Commercial side of holidays takes over with emphasis on gift-giving

Monday, December 11 2006, 12:19 AM EST

Contributed by: Michael Miller

REASON FOR THE SEASON
REASON FOR THE SEASON
A Christmas conflict older than whether to say "Happy Holidays" - older even than legal battles over nativity scenes on courthouse lawns - involves the annual spending of billions of dollars.

The National Retail Federation estimates that $439.5 billion will be spent on winter holiday gifts this year, most of it on gifts for family and friends. In the case of Christmas, it's just another occurrence of the annual conflict of materialism with the "reason for the season."

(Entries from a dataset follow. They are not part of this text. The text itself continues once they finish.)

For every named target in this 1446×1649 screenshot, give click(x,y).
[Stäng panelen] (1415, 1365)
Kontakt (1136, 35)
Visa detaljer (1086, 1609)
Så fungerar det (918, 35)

In other words, should the birth of a defender of the downtrodden and poor be celebrated by buying Xbox 360s, Internet-ready cell phones and golf bags?

Extravagant gift-buying and gift-giving at Christmas makes sense in some ways, experts say, but it also can be done differently.

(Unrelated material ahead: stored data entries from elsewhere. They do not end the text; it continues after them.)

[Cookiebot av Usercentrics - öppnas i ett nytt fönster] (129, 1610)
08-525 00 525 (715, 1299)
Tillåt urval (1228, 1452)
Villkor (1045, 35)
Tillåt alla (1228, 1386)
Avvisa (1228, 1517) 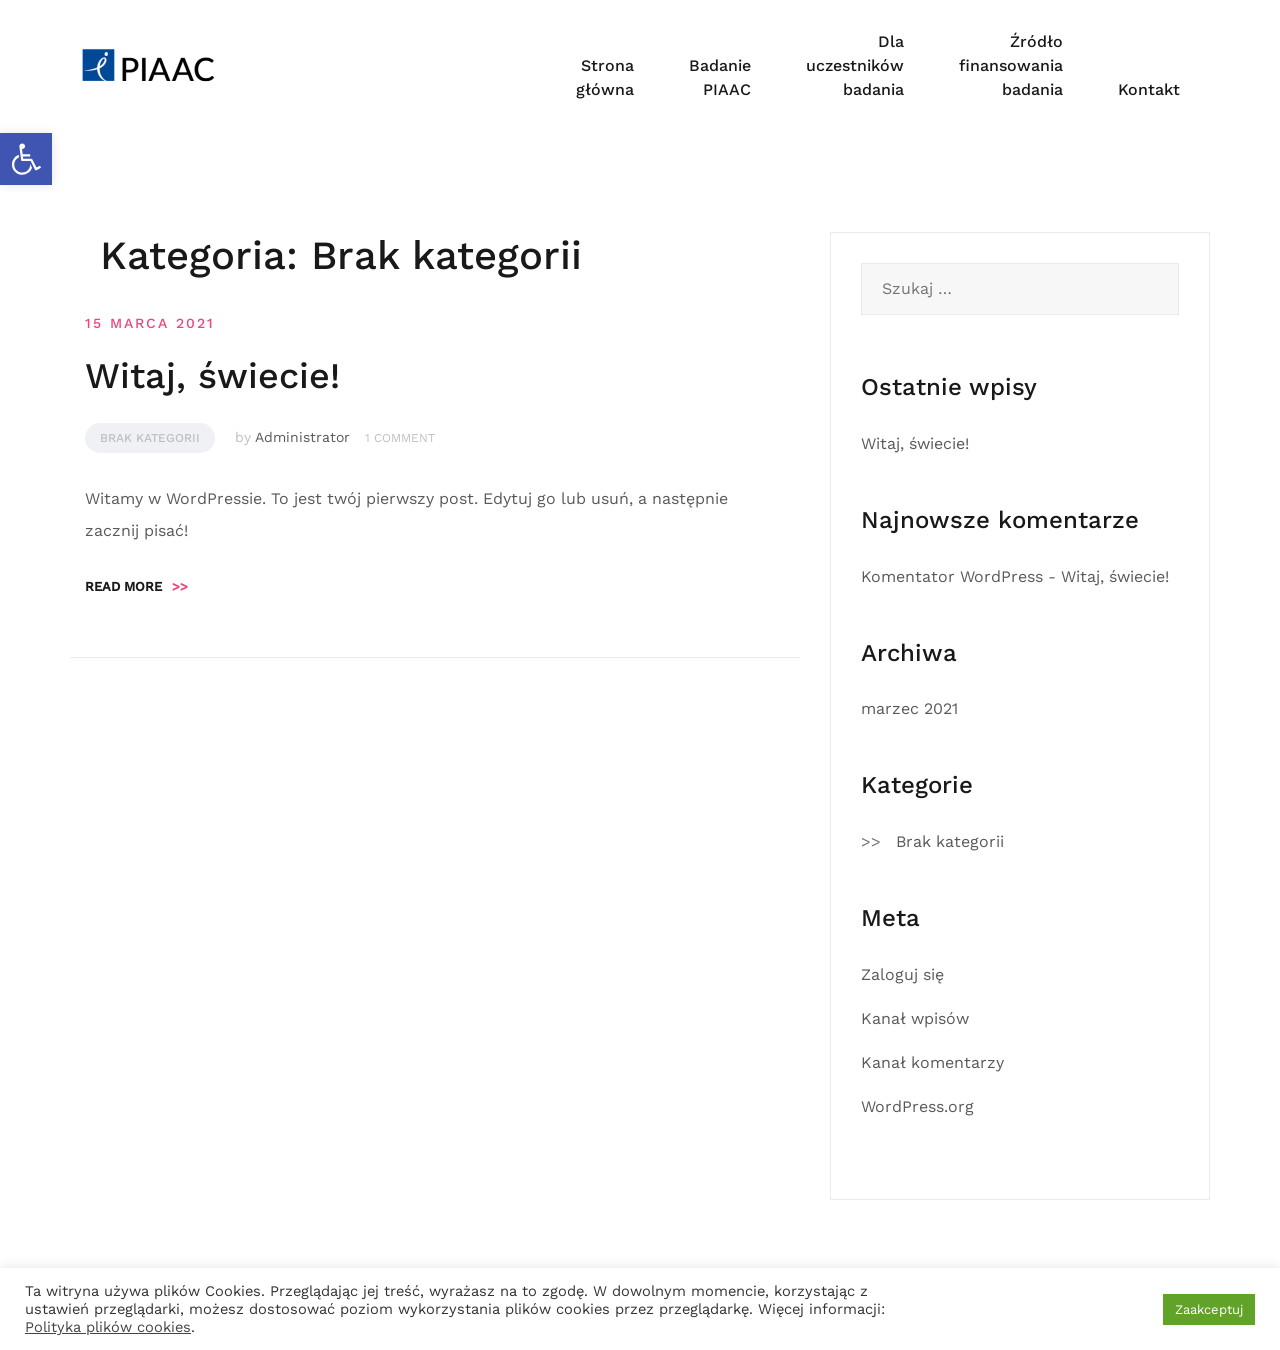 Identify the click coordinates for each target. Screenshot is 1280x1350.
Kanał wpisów (915, 1018)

"To me, it seems highly symbolic as an expression of abundance, and that can be a good thing," said Stephen Webb, author of "The Gifting God: A Trinitarian Ethics of Excess" and professor of religion at Wabash College in Indiana.

"The celebration of abundance is built into religion and Christianity that God is the source of all good gifts, that we are given everything we need, so surrounding ourselves with presents is one very legitimate, concrete way of acknowledging the gifted way of all reality.

"On the other hand, it does seem to lack a certain kind of reality, because most of these gifts are things that we don't really need, and we tend to overgive to children nowadays to compensate for the busy-ness of our lives and lack of times we spend with them."

Bill McKibben, author of "Hundred Dollar Holiday: The Case for a More Joyful Christmas," said the last thing that Americans need is more "stuff."

"We need quiet, time with our families, time for reflection, time in nature - all the things obscured by a mall-oriented commercial Christmas," McKibben said.

Yet, with U.S. retailers depending on spending for the winter holidays - Thanksgiving, Christmas, Hanukkah and Kwaanza - for an average 19.8 percent of their annual income, a drastic cut in Americans' spending at that time of the year might come as too much of a shock to the economy, McKibben said.

"If it happened overnight, it would take its toll," he said. But, he added: "It's obviously not going to happen overnight, and so I have no doubt that capitalism will adjust accordingly. It's hard to imagine that our national economic system would depend on celebrating the birth of a man who told us to give our money to the poor and follow him by awarding each other motorized spice racks and five irons."

Gift-giving, especially in excess, doesn't just have financial and material impact, though. It affects relationships, according to Dr. Leigh Eric Schmidt of Princeton University.

"There's always this sense in which the gift embodies the relationship, so people are anxious that they find the right thing that can somewhat represent what the relationship is like," Schmidt said. "The gift becomes a symbol. The danger is that it won't quite fit or won't quite work or that you won't quite find the right thing.

"These things are all there and in play on Christmas morning. If all goes well, relationships are confirmed and even enhanced."

The tradition of gift-giving at the end of the year is old, Schmidt said, but the excess is more recent.

"It's clear that from 1850 on, this really takes off," said the author of "Consumer Rites: The Buying and Selling of American Holidays."

"It really changes the psychology of the day, the experience of the day," Schmidt said.

If a child doesn't get a certain thing, for instance, the day seems incomplete and disappointing, he said.

"So you can get a kind of consumerist sensibility about it all," he said. "It's about longing for a particular thing or a particular good, hoping for it to be requited."

Changing the focus of Christmas helps, Schmidt said.

"There's a different feel to it if it's all focused on a family gathering or a community event or a worship service," he said.

And thinking about the poor, which many people do at this time of year, also should be an essential part of Christmas, Schmidt said.

"It does seem to me there is deep in the Christian message an attentiveness to 'the least of these,'" he said. "Any part of the celebration that can continue to honor that, that's to the public good and the good of the civil society and social fabric."